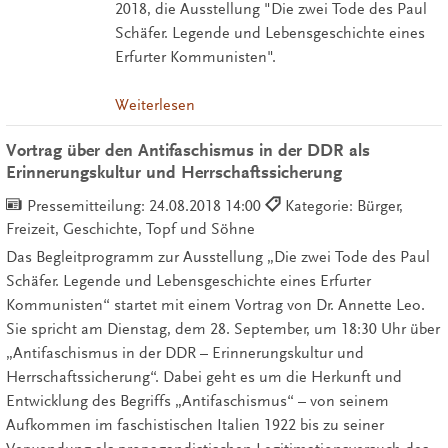
2018, die Ausstellung "Die zwei Tode des Paul
Schäfer. Legende und Lebensgeschichte eines
Erfurter Kommunisten".
Weiterlesen
Vortrag über den Antifaschismus in der DDR als
Erinnerungskultur und Herrschaftssicherung
Pressemitteilung:
24.08.2018 14:00
Kategorie: Bürger,
Freizeit, Geschichte, Topf und Söhne
Das Begleitprogramm zur Ausstellung „Die zwei Tode des Paul
Schäfer. Legende und Lebensgeschichte eines Erfurter
Kommunisten“ startet mit einem Vortrag von Dr. Annette Leo.
Sie spricht am Dienstag, dem 28. September, um 18:30 Uhr über
„Antifaschismus in der DDR – Erinnerungskultur und
Herrschaftssicherung“. Dabei geht es um die Herkunft und
Entwicklung des Begriffs „Antifaschismus“ – von seinem
Aufkommen im faschistischen Italien 1922 bis zu seiner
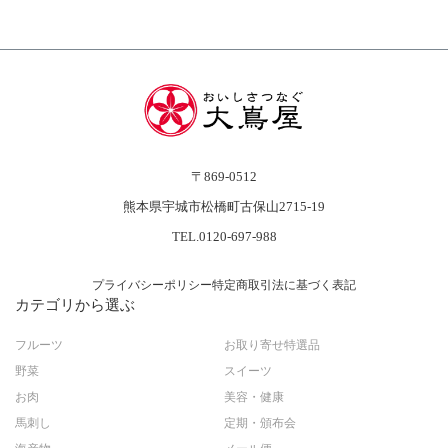
〒869-0512
熊本県宇城市松橋町古保山2715-19
TEL.0120-697-988
プライバシーポリシー
特定商取引法に基づく表記
カテゴリから選ぶ
フルーツ
お取り寄せ特選品
野菜
スイーツ
お肉
美容・健康
馬刺し
定期・頒布会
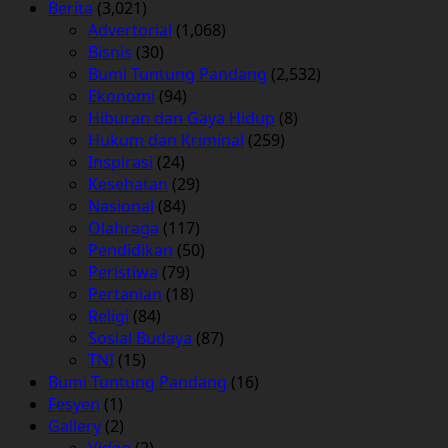
Berita
(3,021)
Advertorial
(1,068)
Bisnis
(30)
Bumi Tuntung Pandang
(2,532)
Ekonomi
(94)
Hiburan dan Gaya Hidup
(8)
Hukum dan Kriminal
(259)
Inspirasi
(24)
Kesehatan
(29)
Nasional
(84)
Olahraga
(117)
Pendidikan
(50)
Peristiwa
(79)
Pertanian
(18)
Religi
(84)
Sosial Budaya
(87)
TNI
(15)
Bumi Tuntung Pandang
(16)
Fesyen
(1)
Gallery
(2)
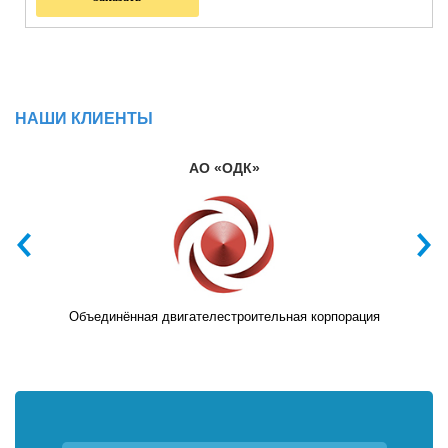
НАШИ КЛИЕНТЫ
АО «ОДК»
Объединённая двигателестроительная корпорация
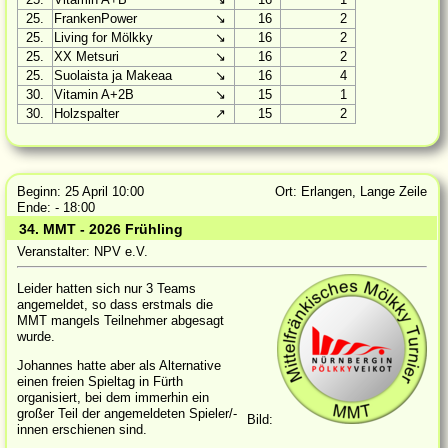
25.
FrankenPower
↘
16
2
25.
Living for Mölkky
↘
16
2
25.
XX Metsuri
↘
16
2
25.
Suolaista ja Makeaa
↘
16
4
30.
Vitamin A+2B
↘
15
1
30.
Holzspalter
↗
15
2
Beginn: 25 April 10:00
Ort: Erlangen, Lange Zeile
Ende: - 18:00
34. MMT - 2026 Frühling
Veranstalter: NPV e.V.
Leider hatten sich nur 3 Teams
angemeldet, so dass erstmals die
MMT mangels Teilnehmer abgesagt
wurde.
Johannes hatte aber als Alternative
einen freien Spieltag in Fürth
organisiert, bei dem immerhin ein
großer Teil der angemeldeten Spieler/-
Bild:
innen erschienen sind.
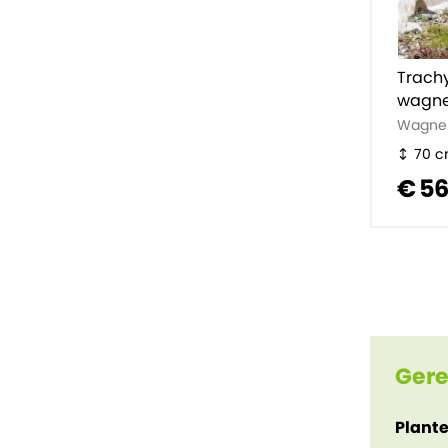
Trach
wagne
Wagne
70 
€ 56
Gere
Plant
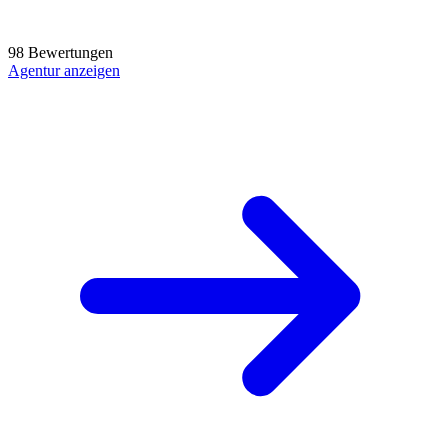
98 Bewertungen
Agentur anzeigen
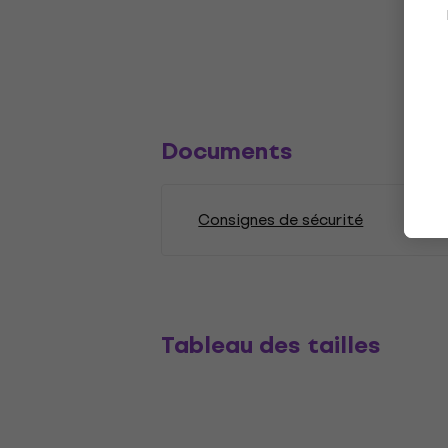
Documents
Consignes de sécurité
Tableau des tailles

- - -

Please ensure that the data above is repeated exactly, with no pictures in the copy.

• **Task result**
2018, die Ausstellung "Die zwei Tode des Paul
Schäfer. Legende und Lebensgeschichte eines
Erfurter Kommunisten".
Weiterlesen
Vortrag über den Antifaschismus in der DDR als
Erinnerungskultur und Herrschaftssicherung
Pressemitteilung:
24.08.2018 14:00
Kategorie: Bürger,
Freizeit, Geschichte, Topf und Söhne
Das Begleitprogramm zur Ausstellung „Die zwei Tode des Paul
Schäfer. Legende und Lebensgeschichte eines Erfurter
Kommunisten“ startet mit einem Vortrag von Dr. Annette Leo.
Sie spricht am Dienstag, dem 28. September, um 18:30 Uhr über
„Antifaschismus in der DDR – Erinnerungskultur und
Herrschaftssicherung“. Dabei geht es um die Herkunft und
Entwicklung des Begriffs „Antifaschismus“ – von seinem
Aufkommen im faschistischen Italien 1922 bis zu seiner
〒869-0512
熊本県宇城市松橋町古保山2715-19
TEL.0120-697-988
プライバシーポリシー
特定商取引法に基づく表記
カテゴリから選ぶ
フルーツ
お取り寄せ特選品
野菜
スイーツ
お肉
美容・健康
馬刺し
定期・頒布会
Berita
(3,021)
Advertorial
(1,068)
Bisnis
(30)
Bumi Tuntung Pandang
(2,532)
Ekonomi
(94)
Hiburan dan Gaya Hidup
(8)
Hukum dan Kriminal
(259)
Inspirasi
(24)
Kesehatan
(29)
Nasional
(84)
Olahraga
(117)
Pendidikan
(50)
Peristiwa
(79)
Pertanian
(18)
Religi
(84)
Sosial Budaya
(87)
TNI
(15)
Bumi Tuntung Pandang
(16)
Fesyen
(1)
Gallery
(2)
НАШИ КЛИЕНТЫ
АО «ОДК»
Объединённая двигателестроительная корпорация
25.
FrankenPower
↘
16
2
25.
Living for Mölkky
↘
16
2
25.
XX Metsuri
↘
16
2
25.
Suolaista ja Makeaa
↘
16
4
30.
Vitamin A+2B
↘
15
1
30.
Holzspalter
↗
15
2
Beginn: 25 April 10:00
Ort: Erlangen, Lange Zeile
Ende: - 18:00
34. MMT - 2026 Frühling
Veranstalter: NPV e.V.
Leider hatten sich nur 3 Teams
angemeldet, so dass erstmals die
MMT mangels Teilnehmer abgesagt
wurde.
Johannes hatte aber als Alternative
einen freien Spieltag in Fürth
organisiert, bei dem immerhin ein
großer Teil der angemeldeten Spieler/-
Bild:
innen erschienen sind.
Trach
wagne
Wagne
70 
€ 56
Gere
Plant
98 Bewertungen
Agentur anzeigen
Documents
Consignes de sécurité
Tableau des tailles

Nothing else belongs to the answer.